What is needed
Give the records again exactly. Pictures do not belong in the copy.
______
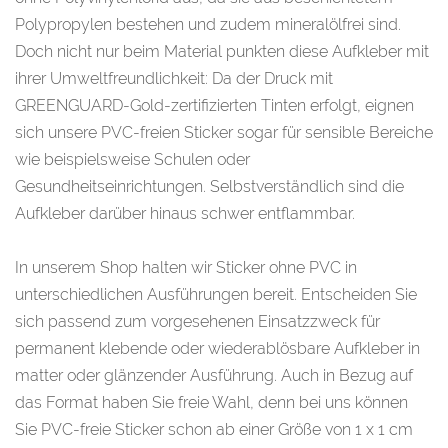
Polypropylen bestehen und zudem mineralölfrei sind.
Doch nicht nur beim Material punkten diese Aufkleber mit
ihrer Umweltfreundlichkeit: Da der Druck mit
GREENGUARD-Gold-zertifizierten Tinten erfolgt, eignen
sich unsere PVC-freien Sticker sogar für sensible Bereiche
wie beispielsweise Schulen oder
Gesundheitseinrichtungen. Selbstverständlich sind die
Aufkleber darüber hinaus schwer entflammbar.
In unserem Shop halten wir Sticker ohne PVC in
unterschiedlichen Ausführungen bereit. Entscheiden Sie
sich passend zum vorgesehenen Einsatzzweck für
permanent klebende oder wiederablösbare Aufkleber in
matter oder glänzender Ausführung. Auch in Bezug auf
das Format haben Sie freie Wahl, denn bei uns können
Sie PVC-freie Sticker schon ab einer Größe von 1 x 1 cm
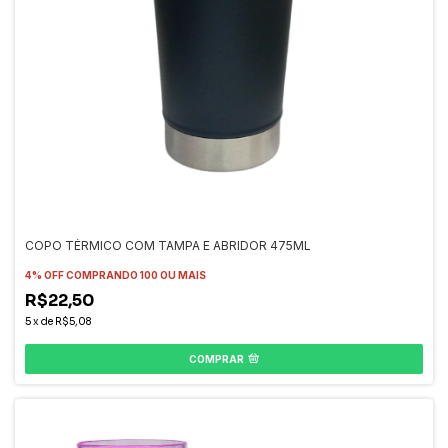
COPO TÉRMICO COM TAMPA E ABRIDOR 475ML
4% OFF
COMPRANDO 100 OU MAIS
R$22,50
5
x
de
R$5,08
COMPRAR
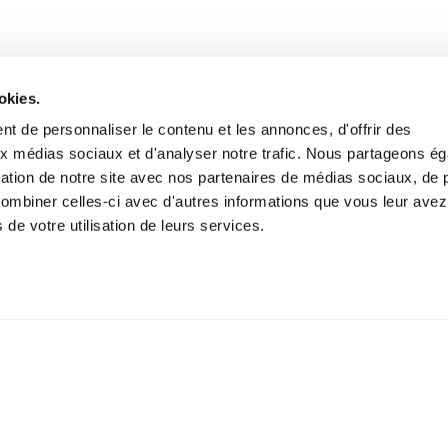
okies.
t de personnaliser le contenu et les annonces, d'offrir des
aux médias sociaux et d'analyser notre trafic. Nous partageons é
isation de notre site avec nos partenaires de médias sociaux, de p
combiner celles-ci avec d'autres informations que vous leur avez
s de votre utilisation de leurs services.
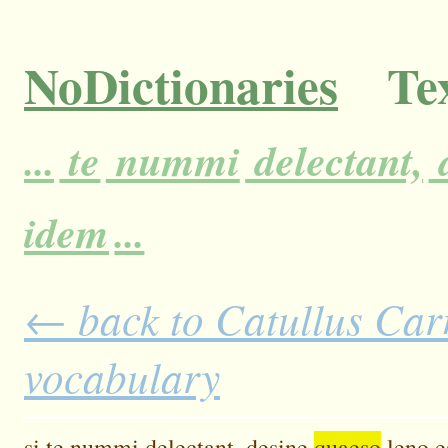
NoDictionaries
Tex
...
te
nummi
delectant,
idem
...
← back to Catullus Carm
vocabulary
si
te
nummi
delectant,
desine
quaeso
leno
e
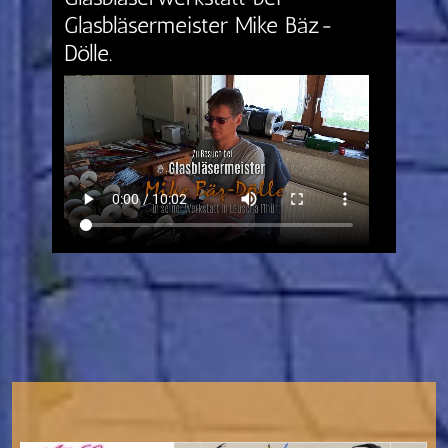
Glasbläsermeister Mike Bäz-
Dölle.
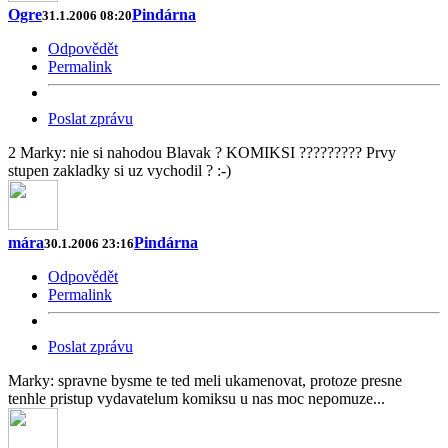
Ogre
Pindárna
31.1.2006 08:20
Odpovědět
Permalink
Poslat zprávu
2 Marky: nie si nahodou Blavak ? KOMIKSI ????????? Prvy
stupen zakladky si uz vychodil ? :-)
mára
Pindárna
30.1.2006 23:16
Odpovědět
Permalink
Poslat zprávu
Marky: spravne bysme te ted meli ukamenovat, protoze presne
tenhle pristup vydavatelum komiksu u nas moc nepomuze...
______
Response to the task
Polypropylen bestehen und zudem mineralölfrei sind.
Doch nicht nur beim Material punkten diese Aufkleber mit
ihrer Umweltfreundlichkeit: Da der Druck mit
GREENGUARD-Gold-zertifizierten Tinten erfolgt, eignen
sich unsere PVC-freien Sticker sogar für sensible Bereiche
wie beispielsweise Schulen oder
Gesundheitseinrichtungen. Selbstverständlich sind die
Aufkleber darüber hinaus schwer entflammbar.
In unserem Shop halten wir Sticker ohne PVC in
unterschiedlichen Ausführungen bereit. Entscheiden Sie
sich passend zum vorgesehenen Einsatzzweck für
permanent klebende oder wiederablösbare Aufkleber in
matter oder glänzender Ausführung. Auch in Bezug auf
das Format haben Sie freie Wahl, denn bei uns können
Sie PVC-freie Sticker schon ab einer Größe von 1 x 1 cm
COPO TÉRMICO COM TAMPA E ABRIDOR 475ML
4% OFF
COMPRANDO 100 OU MAIS
R$22,50
5
x
de
R$5,08
COMPRAR
okies.
t de personnaliser le contenu et les annonces, d'offrir des
aux médias sociaux et d'analyser notre trafic. Nous partageons é
isation de notre site avec nos partenaires de médias sociaux, de p
combiner celles-ci avec d'autres informations que vous leur avez
s de votre utilisation de leurs services.
NoDictionaries
Tex
...
te
nummi
delectant,
idem
...
← back to Catullus Carm
vocabulary
si
te
nummi
delectant,
desine
quaeso
leno
e
Glasbläsermeister Mike Bäz-
Dölle.
Ogre
Pindárna
31.1.2006 08:20
Odpovědět
Permalink
Poslat zprávu
2 Marky: nie si nahodou Blavak ? KOMIKSI ????????? Prvy
stupen zakladky si uz vychodil ? :-)
mára
Pindárna
30.1.2006 23:16
Odpovědět
Permalink
Poslat zprávu
Marky: spravne bysme te ted meli ukamenovat, protoze presne
tenhle pristup vydavatelum komiksu u nas moc nepomuze...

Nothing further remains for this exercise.